(Extracted page text data)
• • • • •
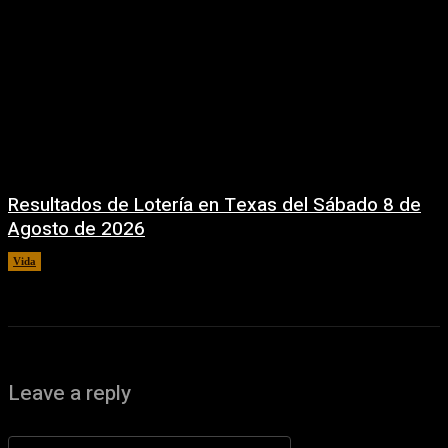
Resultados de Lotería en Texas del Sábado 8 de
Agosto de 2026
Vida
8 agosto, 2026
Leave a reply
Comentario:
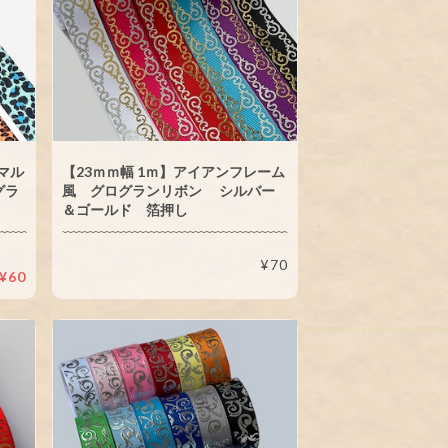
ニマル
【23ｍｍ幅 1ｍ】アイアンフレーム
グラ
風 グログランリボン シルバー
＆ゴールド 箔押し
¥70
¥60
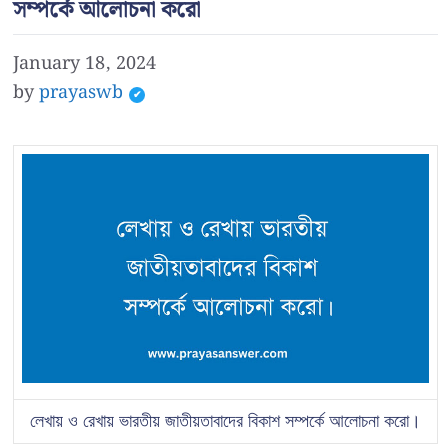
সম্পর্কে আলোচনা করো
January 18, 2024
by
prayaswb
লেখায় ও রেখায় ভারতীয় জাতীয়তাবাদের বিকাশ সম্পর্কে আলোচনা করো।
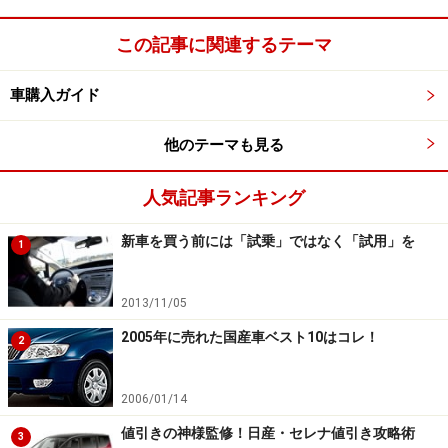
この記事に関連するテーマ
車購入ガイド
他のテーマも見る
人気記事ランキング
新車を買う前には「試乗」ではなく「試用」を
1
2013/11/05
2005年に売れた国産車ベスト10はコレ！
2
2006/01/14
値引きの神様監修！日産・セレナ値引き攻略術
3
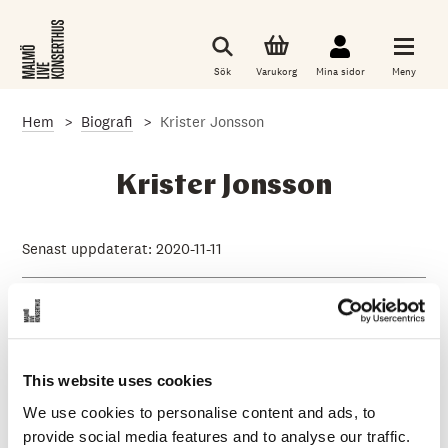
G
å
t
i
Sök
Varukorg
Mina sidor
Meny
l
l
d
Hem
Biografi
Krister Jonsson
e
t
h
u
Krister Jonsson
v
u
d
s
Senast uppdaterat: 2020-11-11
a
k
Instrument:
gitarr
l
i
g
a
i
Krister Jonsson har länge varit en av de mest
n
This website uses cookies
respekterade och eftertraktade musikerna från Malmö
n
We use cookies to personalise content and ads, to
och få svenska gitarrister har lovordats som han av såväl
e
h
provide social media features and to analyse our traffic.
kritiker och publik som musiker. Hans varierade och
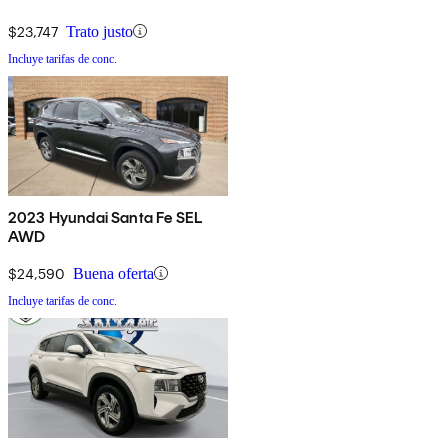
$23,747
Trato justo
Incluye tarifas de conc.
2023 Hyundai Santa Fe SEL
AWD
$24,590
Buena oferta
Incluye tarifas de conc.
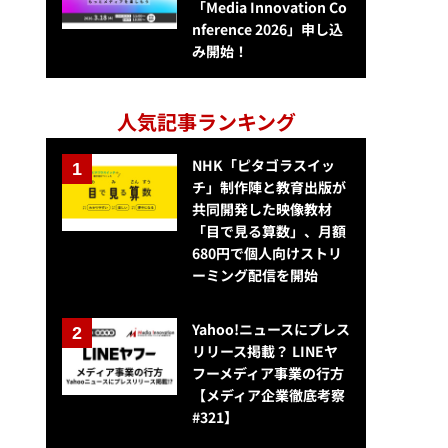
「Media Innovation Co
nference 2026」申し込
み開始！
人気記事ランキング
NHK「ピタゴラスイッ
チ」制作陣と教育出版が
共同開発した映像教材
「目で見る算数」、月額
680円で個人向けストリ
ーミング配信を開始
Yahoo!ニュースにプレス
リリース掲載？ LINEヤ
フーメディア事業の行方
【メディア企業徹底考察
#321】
• • • • •
Above are records; say how many of their lines contain the word "cookies", giving only the number.

▸ REPLY
2